↓↓↓
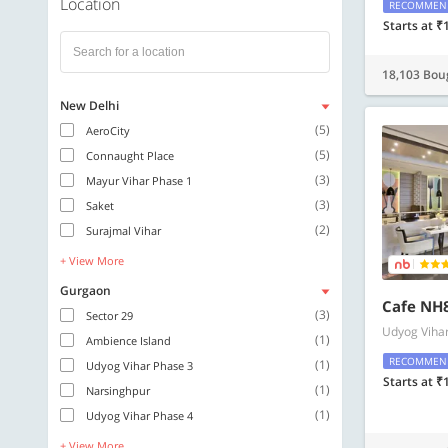
Location
RECOMMEN
Starts at ₹
18,103 Bou
New Delhi
(5)
AeroCity
(5)
Connaught Place
(3)
Mayur Vihar Phase 1
(3)
Saket
(2)
Surajmal Vihar
+ View More
Gurgaon
Cafe NH8
(3)
Sector 29
Udyog Viha
(1)
Ambience Island
RECOMMEN
(1)
Udyog Vihar Phase 3
Starts at ₹
(1)
Narsinghpur
(1)
Udyog Vihar Phase 4
+ View More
↑↑↑
(WORK ITEM) Find each line holding the string "Phase" in the listing above, then copy it.

(RESULT BELOW)
Mayur Vihar Phase 1
Udyog Vihar Phase 3
Udyog Vihar Phase 4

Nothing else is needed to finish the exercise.